[What needs to be done]
From the entries below, please output exactly the lines starting at the one containing "Le programme GO" and ending at the one containing "du temps : L'accompagnement", both included.

[Data for review]
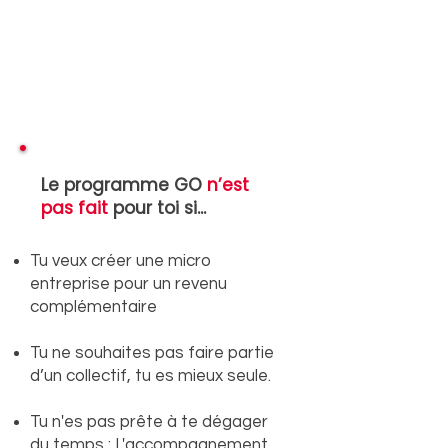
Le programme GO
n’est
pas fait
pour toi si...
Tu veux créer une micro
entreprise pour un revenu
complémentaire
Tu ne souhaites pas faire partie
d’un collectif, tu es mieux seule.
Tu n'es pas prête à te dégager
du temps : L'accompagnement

--

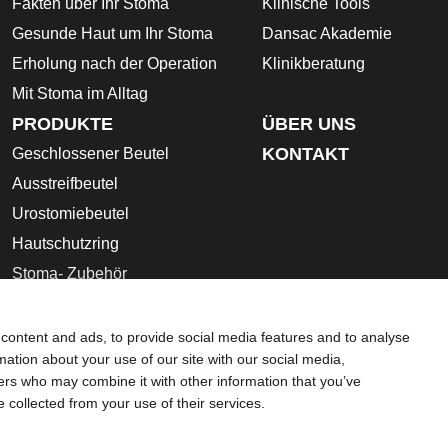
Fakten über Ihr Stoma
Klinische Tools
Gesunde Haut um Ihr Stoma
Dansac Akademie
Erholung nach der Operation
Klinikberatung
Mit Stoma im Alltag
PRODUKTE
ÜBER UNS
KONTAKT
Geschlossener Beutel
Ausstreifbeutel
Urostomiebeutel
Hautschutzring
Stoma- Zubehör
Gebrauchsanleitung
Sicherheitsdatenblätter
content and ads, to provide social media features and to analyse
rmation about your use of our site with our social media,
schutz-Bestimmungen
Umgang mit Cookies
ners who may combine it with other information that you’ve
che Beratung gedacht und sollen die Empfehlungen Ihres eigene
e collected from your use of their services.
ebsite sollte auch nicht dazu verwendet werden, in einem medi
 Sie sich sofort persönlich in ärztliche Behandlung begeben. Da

[Answer to this problem]
Le programme GO
n’est
pas fait
pour toi si...
Tu veux créer une micro
entreprise pour un revenu
complémentaire
Tu ne souhaites pas faire partie
d’un collectif, tu es mieux seule.
Tu n'es pas prête à te dégager
du temps : L'accompagnement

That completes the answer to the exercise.